Children in impoverished regions with severe pneumonia fare better with in-home care than more common hospital referrals, according to a study released Thursday, a potential policy game-changer that could help save millions of children.
The study was part of a 10-year international effort to understand how to best treat pneumonia, the leading killer of children under five years old that annually kills 1.4 million children.
The study focused on lady health workers in Pakistan, a program that started in 1994 to bridge the healthcare gap between impoverished rural and urban regions with access to hospitals.
The new results point to potential alternative treatments for a preventable disease that hits developing regions the hardest.
Save the Children, a non-profit that coordinates global efforts for child welfare, headed the study that was funded by the U.S. Agency for International Development and coordinated by the World Health Organization. The study appeared in The Lancet on Thursday.

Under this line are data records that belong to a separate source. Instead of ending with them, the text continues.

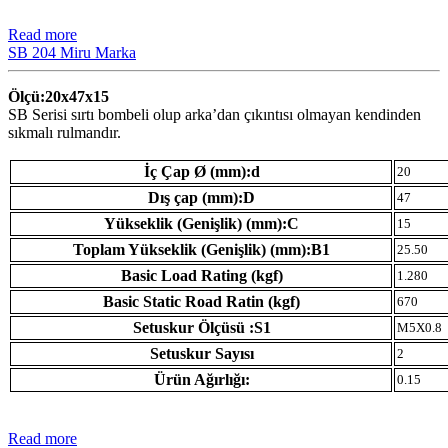
Read more
SB 204 Miru Marka
Ölçü:20x47x15
SB Serisi sırtı bombeli olup arka’dan çıkıntısı olmayan kendinden
sıkmalı rulmandır.
İç Çap Ø (mm):d
20
Dış çap (mm):D
47
Yükseklik (Genişlik) (mm):C
15
Toplam Yükseklik (Genişlik) (mm):B1
25.50
Basic Load Rating (kgf)
1.280
Basic Static Road Ratin (kgf)
670
Setuskur Ölçüsü :S1
M5X0.8
Setuskur Sayısı
2
Ürün Ağırlığı:
0.15
Read more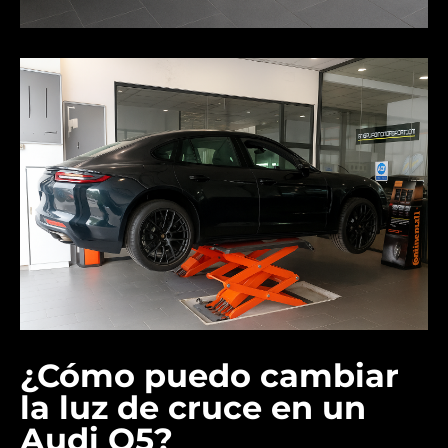
¿Cómo puedo cambiar
la luz de cruce en un
Audi Q5?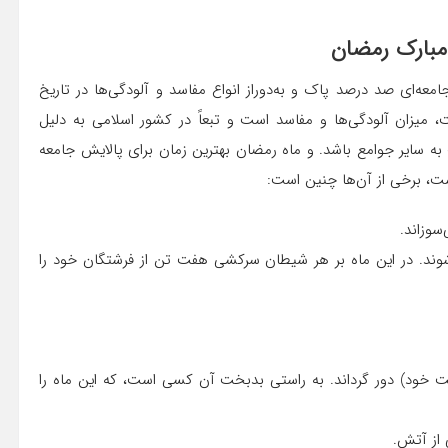
مبارک رمضان
‌ای صد درصد پاک و به‌دوراز انواع مفاسد و آلودگی‌ها در تاریخ
 میزان آلودگی‌ها و مفاسد است و تبعاً در کشور اسلامی به دلیل
ه سایر جوامع باشد. و ماه رمضان بهترین زمان برای پالایش جامعه
ت، برخی از آن‌ها چنین است:
وزاند.
ند. در این ماه بر هر شیطان سرکشی هفت تن از فرشتگان خود را
رحمت خود) دور گرداند. به راستی بدبخت آن کسی است، که این ماه را
از آتش.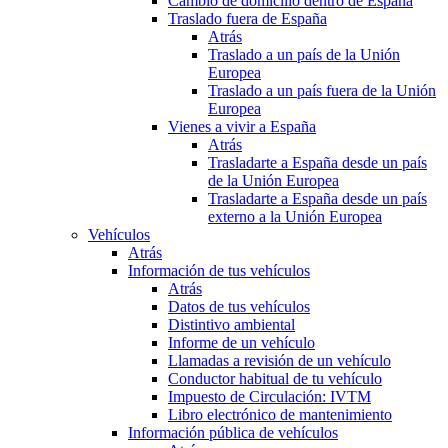
Cambio de domicilio dentro de España
Traslado fuera de España
Atrás
Traslado a un país de la Unión
Europea
Traslado a un país fuera de la Unión
Europea
Vienes a vivir a España
Atrás
Trasladarte a España desde un país
de la Unión Europea
Trasladarte a España desde un país
externo a la Unión Europea
Vehículos
Atrás
Información de tus vehículos
Atrás
Datos de tus vehículos
Distintivo ambiental
Informe de un vehículo
Llamadas a revisión de un vehículo
Conductor habitual de tu vehículo
Impuesto de Circulación: IVTM
Libro electrónico de mantenimiento
Información pública de vehículos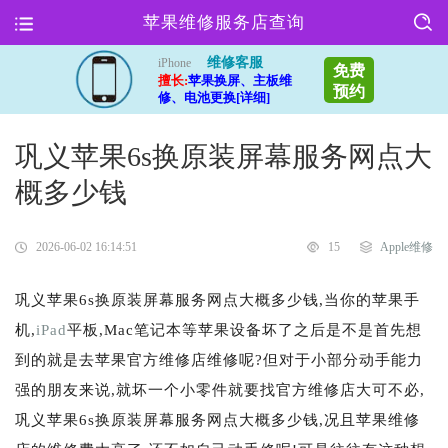
苹果维修服务店查询
维修客服
iPhone
免费
擅长:
苹果换屏、主板维
预约
修、电池更换[详细]
巩义苹果6s换原装屏幕服务网点大
概多少钱
2026-06-02 16:14:51
15
Apple维修
巩义苹果6s换原装屏幕服务网点大概多少钱,当你的苹果手
机,
iPad
平板,Mac笔记本等苹果设备坏了之后是不是首先想
到的就是去苹果官方维修店维修呢?但对于小部分动手能力
强的朋友来说,就坏一个小零件就要找官方维修店大可不必,
巩义苹果6s换原装屏幕服务网点大概多少钱,况且苹果维修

Pneumonia is highly treatable with inexpensive antibiotics, yet it remains the world's number-one killer of children, Save the Children President and CEO Carolyn Miles, said. Today's results point to an extremely promising and practical way to reduce child deaths from severe pneumonia in the hardest hit communities. Training and supporting more frontline health workers is at the heart of the solution.
Lady health workers in Pakistan receive 15 months of training and ongoing supervision before taking care of 150-200 families in their homes each month.
Previously, home nurses were allowed to treat children with severe pneumonia, when a child inhales and the chest contracts rather than expands, with only a single dose of antibiotics before referring the family to a clinic. Families tended not to follow up.
The World Health Organization currently does not endorse in-home treatment of severe pneumonia, but recommends hospital referrals. However, the study surveyed 3,211 children with severe pneumonia and found that five days post treatment, 18 percent of children referred to hospitals remained ill, whereas nine percent of those who received in-home care were sick.
The results of the Pakistan trial are very promising, and we will be looking closely at future studies, Elizabeth Mason, director of WHO's Department of Maternal, Newborn, Child and Adolescent Health, said. If we see similar results in other places, we can update the global guidance to make treatment much more accessible for families, help governments make the most of limited resources, and save more children's lives.
USAID Administrator Raj Shah added, This study adds to the evidence base that frontline health workers can safely and effectively manage illness and prevent child deaths, especially in communities where doctors and health facilities are out of reach for poor families.
The Lancet study comes two days before the third World Pneumonia Day on Saturday, an awareness campaign started by the Global Coalition against Child Pneumonia, a coalition of 125 policy, healthcare, academic and advocacy groups.
The Lancet also published two studies that give further directions on pneumonia prevention and treatment.
An analysis of pneumonia reports found that 90 million children contract seasonal flu annually, including 20 million cases of pneumonia caused by the influenza virus, preventable with vaccinations.
The researchers said the observation also adds to strategies to prevent and treat pneumonia.
Influenza is the second most common pathogen identified in children with acute lower respiratory infection [pneumonia] and contributes substantially to the burden of hospitalisation and mortality in young children, concluded the study authors, led by Harish Nair, population health scientists at the University of Edinburgh, UK.
Our estimates should inform public health policy and vaccine strategy, especially in developing countries. Our report should also help inform donor agencies in assigning funding priorities for novel vaccine development and implementation or other influenza prevention strategies.
The Lancet also published a study that showed that eliminating open-fire and dirty stoves reduces severe pneumonia in children by one third. A research team from the University of California, Berkeley led the study.